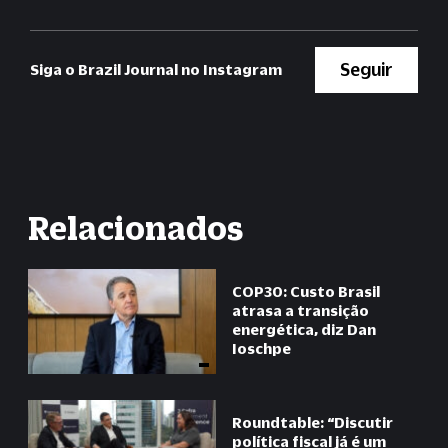
Seguir
Siga o Brazil Journal no Instagram
Relacionados
COP30: Custo Brasil
atrasa a transição
energética, diz Dan
Ioschpe
Roundtable: “Discutir
política fiscal já é um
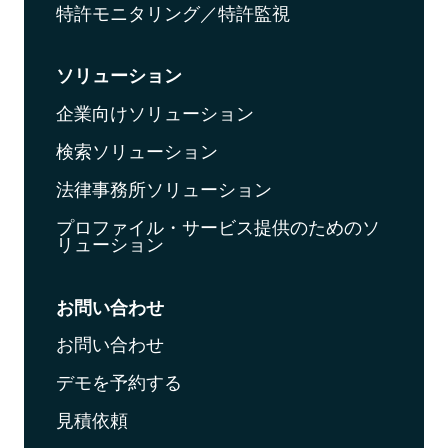
特許モニタリング／特許監視
ソリューション
企業向けソリューション
検索ソリューション
法律事務所ソリューション
プロファイル・サービス提供のためのソ
リューション
お問い合わせ
お問い合わせ
デモを予約する
見積依頼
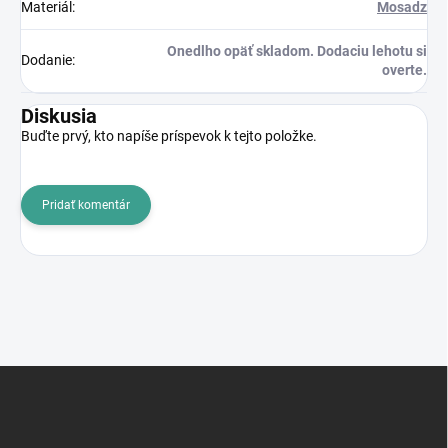
Materiál
:
Mosadz
Onedlho opäť skladom. Dodaciu lehotu si
Dodanie
:
overte.
Diskusia
Buďte prvý, kto napíše príspevok k tejto položke.
Pridať komentár
Z
á
p
ä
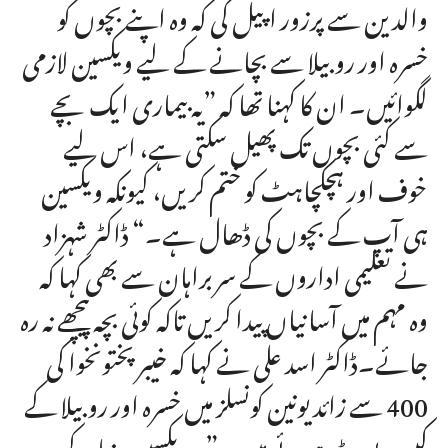
والدین سے پرزور اپیل کی کہ وہ اپنے بچوں کو
خسرہ اور روبیلا سے بچانے کے لیے ویکسین لازمی
لگوائیں۔ ان کا کہنا تھا کہ ”یہ بیماری ایک بچے
سے کئی بچوں تک پھیل سکتی ہے، اس لیے
خوف اور ہچکچاہٹ کو ختم کریں، کیونکہ ویکسین
ہی آپ کے بچوں کی ڈھال ہے۔“ ڈاکٹر شہزاد
نے تعلیمی اداروں کے سربراہان سے بھی کہا کہ
وہ مہم میں آسانیاں پیدا کریں تاکہ کوئی بچہ پیچھے نہ رہ
جائے۔ڈاکٹر اسد علی نے کہا کہ خیبر پختونخوا کی
400 سے زائد یونین کونسلز میں خسرہ اور روبیلا کے
کیسز رپورٹ ہوئے ہیں۔ ”یہ ویکسین دنیا کے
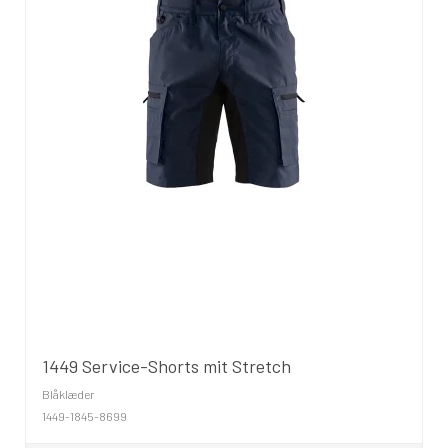
1449 Service-Shorts mit Stretch
Blåklæder
1449-1845-8699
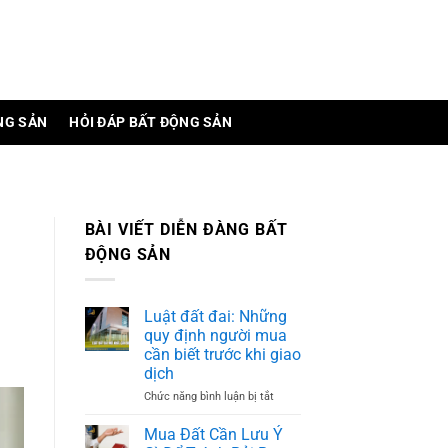
NG SẢN
HỎI ĐÁP BẤT ĐỘNG SẢN
BÀI VIẾT DIỄN ĐÀNG BẤT
ĐỘNG SẢN
Luật đất đai: Những
quy định người mua
cần biết trước khi giao
dịch
Chức năng bình luận bị tắt
ở
Luật
đất
Mua Đất Cần Lưu Ý
đai:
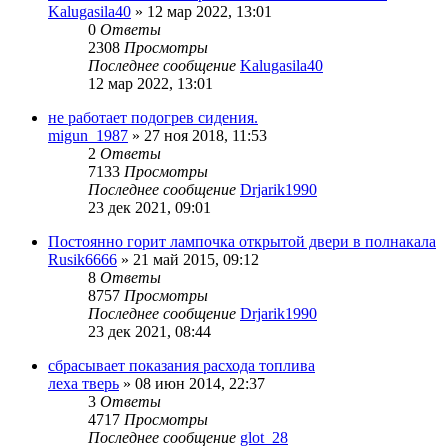
Kalugasila40
»
12 мар 2022, 13:01
0
Ответы
2308
Просмотры
Последнее сообщение
Kalugasila40
12 мар 2022, 13:01
не работает подогрев сидения.
migun_1987
»
27 ноя 2018, 11:53
2
Ответы
7133
Просмотры
Последнее сообщение
Drjarik1990
23 дек 2021, 09:01
Постоянно горит лампочка открытой двери в полнакала
Rusik6666
»
21 май 2015, 09:12
8
Ответы
8757
Просмотры
Последнее сообщение
Drjarik1990
23 дек 2021, 08:44
сбрасывает показания расхода топлива
леха тверь
»
08 июн 2014, 22:37
3
Ответы
4717
Просмотры
Последнее сообщение
glot_28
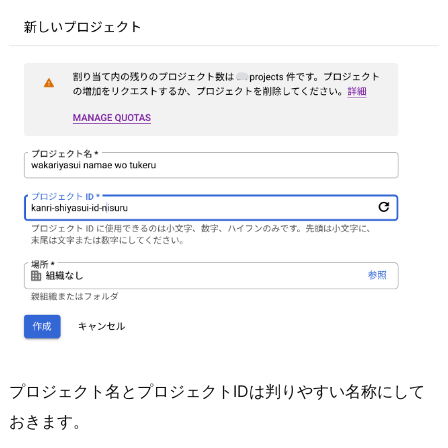
プロジェクト名とプロジェクトIDは判りやすい名称にして
おきます。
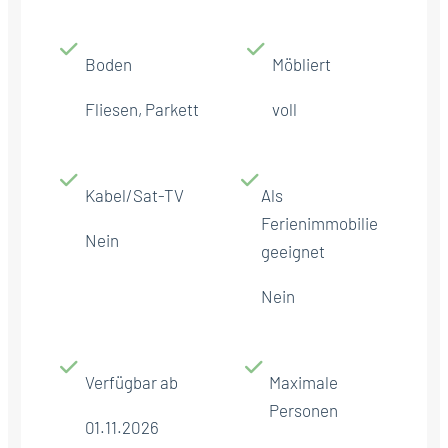
Boden
Möbliert
Fliesen, Parkett
voll
Kabel/Sat-TV
Als
Ferienimmobilie
Nein
geeignet
Nein
Verfügbar ab
Maximale
Personen
01.11.2026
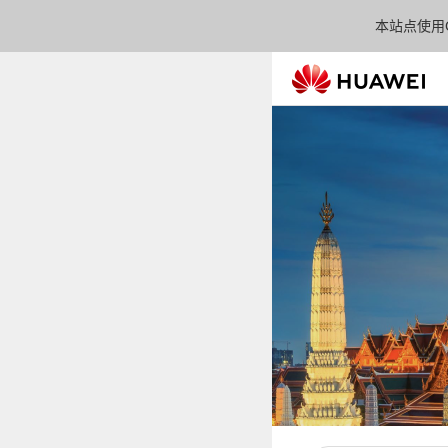
本站点使用C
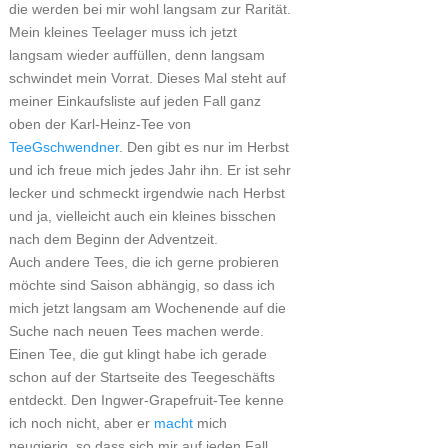
die werden bei mir wohl langsam zur Rarität.
Mein kleines Teelager muss ich jetzt
langsam wieder auffüllen, denn langsam
schwindet mein Vorrat. Dieses Mal steht auf
meiner Einkaufsliste auf jeden Fall ganz
oben der Karl-Heinz-Tee von
TeeGschwendner
. Den gibt es nur im Herbst
und ich freue mich jedes Jahr ihn. Er ist sehr
lecker und schmeckt irgendwie nach Herbst
und ja, vielleicht auch ein kleines bisschen
nach dem Beginn der Adventzeit.
Auch andere Tees, die ich gerne probieren
möchte sind Saison abhängig, so dass ich
mich jetzt langsam am Wochenende auf die
Suche nach neuen Tees machen werde.
Einen Tee, die gut klingt habe ich gerade
schon auf der Startseite des Teegeschäfts
entdeckt. Den Ingwer-Grapefruit-Tee kenne
ich noch nicht, aber er
macht
mich
neugierig, so dass sich mir auf jeden Fall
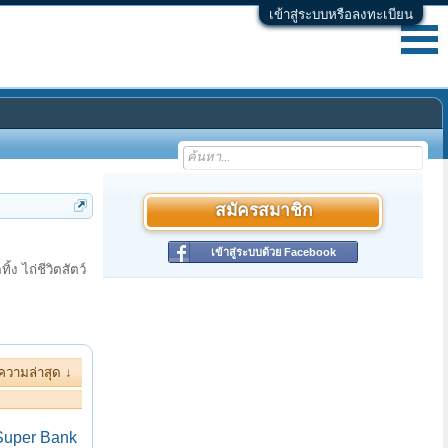
เข้าสู่ระบบหรือลงทะเบียน
สมัครสมาชิก
เข้าสู่ระบบด้วย Facebook
ง ไถ่ชีวิตสัตว์
ความล่าสุด ↓
Super Bank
++++++
■ What you need to do
From the entries above, select each line containing the string "mich".

■ Exercise response
und ich freue mich jedes Jahr ihn. Er ist sehr
mich jetzt langsam am Wochenende auf die
mich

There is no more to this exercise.